Graphic Playlist: Deadly Class by Rick Remender, Wesley Craig, and Lee Loughridge

This post originally appeared on Panels, which is now Book Riot Comics

Everyone has their own rituals when it comes to reading comics. Some people like to read them on the train, others while drinking a cup of coffee. Me? I’m as big of a sucker for music as I am comics, luckily you can enjoy both at the same time! At Graphic Playlist we have a recommended playlist for some of the comics we’ve recently enjoyed.

DCI don’t think there’s ever been another comic on the shelves that tugs at my heartstrings as much as Deadly Class. It follows a group of high school kids at a secret school where they train to be deadly assassins. The kicker: it takes in the ’80s and is HEAVILY influenced and propelled by the music of the era. I mean, there was a whole 3-4 pages in one issue discussing the Smiths! Where else are you going to find something like that?

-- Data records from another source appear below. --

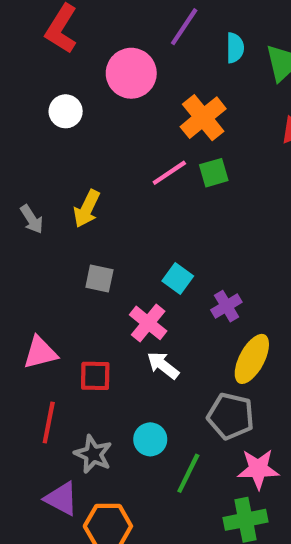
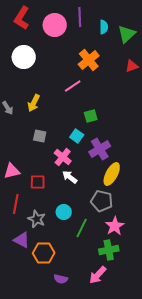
purple line: (184, 27) -> (80, 17), turned -36
pink circle: (131, 73) -> (55, 25), moved
white circle: (66, 111) -> (24, 57), size x1.5
green square: (214, 173) -> (91, 116), moved
purple cross: (226, 306) -> (100, 149), size x1.5
pink star: (258, 469) -> (115, 226), turned -30

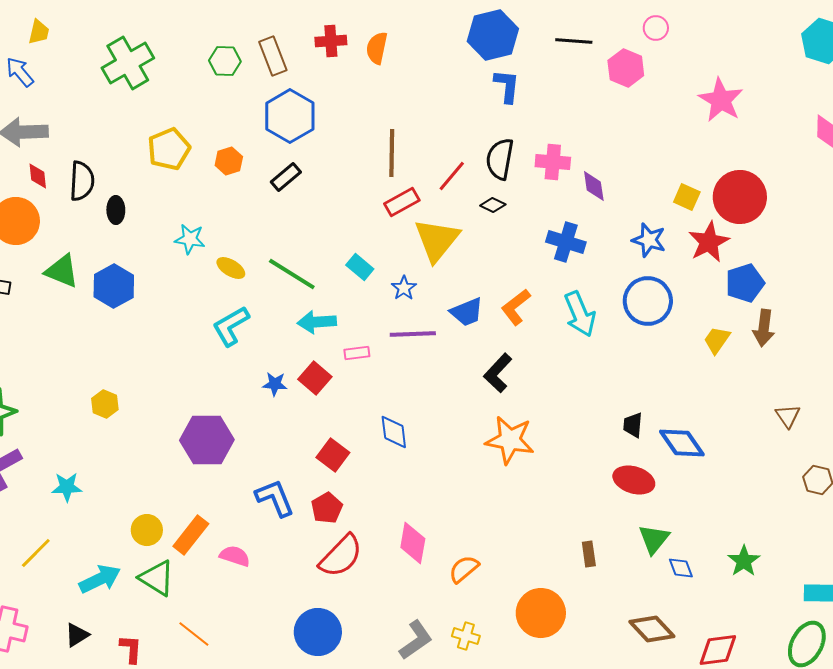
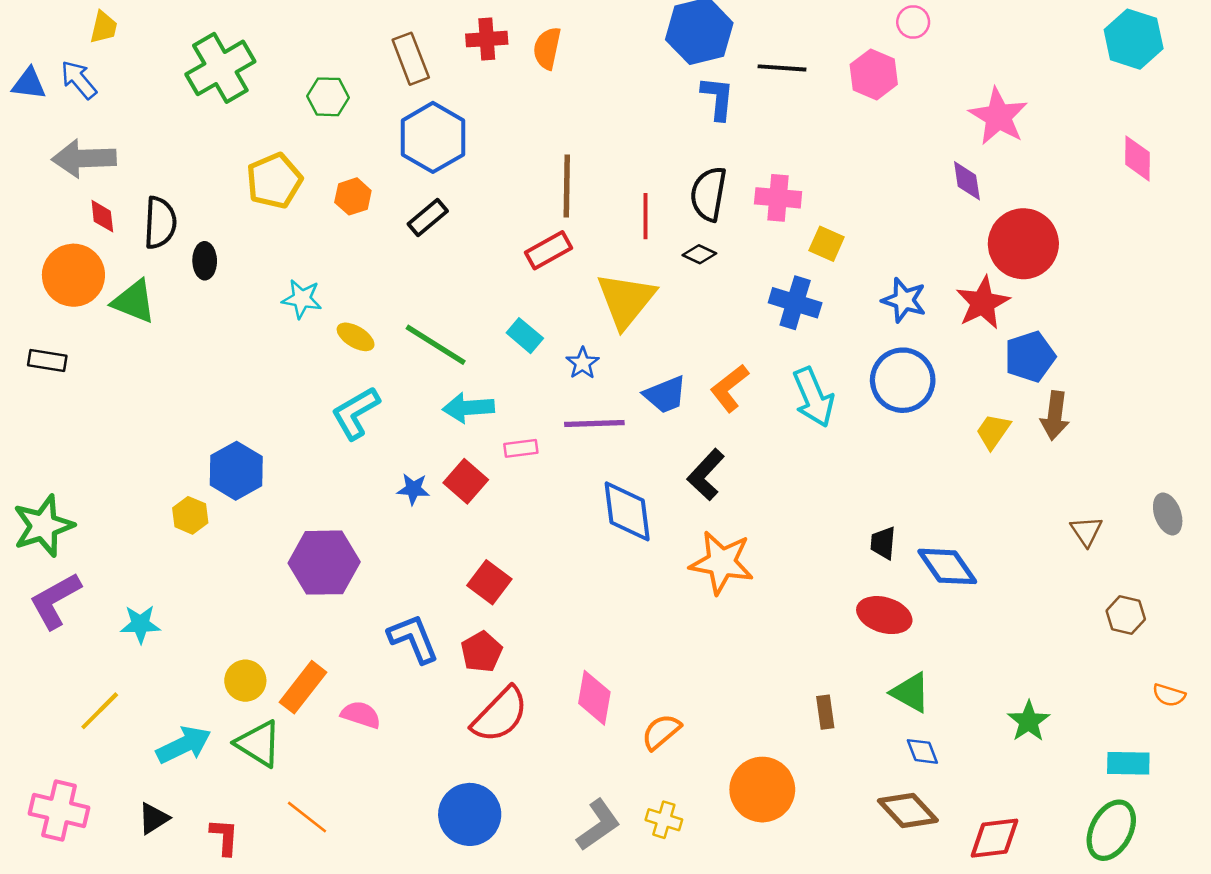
black line: (574, 41) -> (782, 68), moved
green hexagon: (225, 61) -> (328, 97), moved
red line: (452, 176) -> (646, 216), turned -40
purple diamond: (594, 186) -> (967, 181), moved
yellow square: (687, 197) -> (827, 244), moved
red rectangle: (402, 202) -> (548, 250), moved
green triangle: (62, 271) -> (134, 301), moved
blue hexagon: (114, 286) -> (236, 471), moved
blue diamond: (394, 432) -> (627, 511), moved, size x1.4
green triangle: (654, 539) -> (911, 692), turned -40
blue diamond: (681, 568) -> (922, 751), moved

If there’s one thing I’m an absolute sucker for, it’s music. Since I was a teen, my life has revolved around going to shows practically every weekend. The majority of the friends that I have today were friends that I made attending hardcore shows while I was in high school. I wasted countless hours playing in all sorts of crappy bands. Music has shaped my entire being more than anything else in the world. Deadly Class makes it pretty clear, Remender totally gets that and that’s why I can’t get enough. Aside from Kieron Gillen and Bob Fingerman, you don’t see this much in comics.

I definitely had a bit of an internal struggle if I should do a Graphic Playlist for this series. This is one of the few comics where one of the creators posts their own playlist for the book, so I questioned if it was redundant, or even silly if I made one as well. Deadly Class is a book that is so heavily wrapped up with both music and personal experience. So, I am came to the conclusion, who cares if it’s redundant. I enjoyed sitting down and thinking about what my mixtape would look like if I was a student at King’s Dominion School of the Deadly Arts in the late ’80s. Granted, it was pretty easy for me, considering my orange crates of vinyl are full of music from the time period, but it was still an enjoyable exercise. Cheers to Remender, Craig and Loughridge for putting out a book that “gets it”.

Did music play an important role for you when you were growing up? What would have been on your 80’s mixtape?